We instantiate an object of class GemmaQA. Because `gemma_causal_lm` was fine-tuned using LoRA, `gemma_qa` defined here will use the fine-tuned model.

In [None]:
gemma_qa = GemmaQA()

For start, we are testing the model with some of the data from the training set itself.

## Sample 1

In [None]:
gemma_qa = GemmaQA(max_length=96)
instruct = "Sherlock the renowned detective from Baker Street is known for his astute logical reasoning disguise ability and use of forensic science to solve perplexing crimes"
question = "What's Sherlock secret to solving crimes?"
gemma_qa.query(instruct, question)

## Not seen question(s)

In [None]:
gemma_qa = GemmaQA(max_length=128)
instruct = "Sherlock the renowned detective from Baker Street is known for his astute logical reasoning disguise ability and use of forensic science to solve perplexing crimes"
question = "How is able Sherlock to be so succesfull in solving crimes?"
gemma_qa.query(instruct, question)

In [None]:
instruct = df.description.values[1]
question = "How is Serena Williams play against Simona Halep?"
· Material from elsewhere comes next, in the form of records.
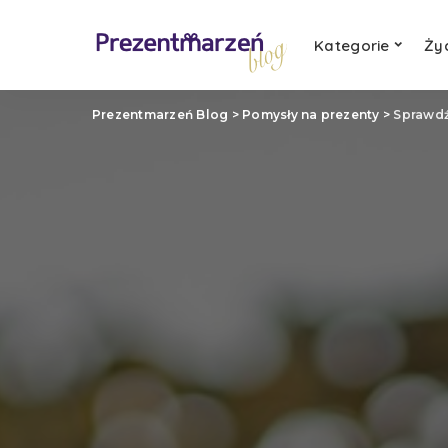
Kategorie
Ży
Prezentmarzeń Blog
>
Pomysły na prezenty
>
Sprawdź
gemma_qa.query(instruct,question)

In [None]:
gemma_qa = GemmaQA(max_length=256)
instruct = df.description.values[2]
question = "How will Beethoven solve the equation system x + 1 = 2?"

gemma_qa.query(instruct,question)

In [None]:
gemma_qa = GemmaQA(max_length=90)
instruct = df.description.values[10]
question = "How will Michael Jordan knitt a sweater?"

gemma_qa.query(instruct,question)

# Save the model

In [None]:
preset_dir = ".\gemma2_2b_en_roleplay"
gemma_causal_lm.save_to_preset(preset_dir)

# Publish Model on Kaggle as a Kaggle Model

We are publishing now the saved model as a Kaggle Model.

In [None]:
kaggle_username = os.environ["KAGGLE_USERNAME"]

kaggle_uri = f"kaggle://{kaggle_username}/gemma2_2b_en_roleplay/keras/gemma2_2b_en_roleplay"
keras_nlp.upload_preset(kaggle_uri, preset_dir)


# Conclusions



We demonstated how to fine-tune a **Gemma 2** model using LoRA.   
We also created a class to run queries to the **Gemma 2** model and tested it with some examples from the existing training data but also with some new, not seen questions.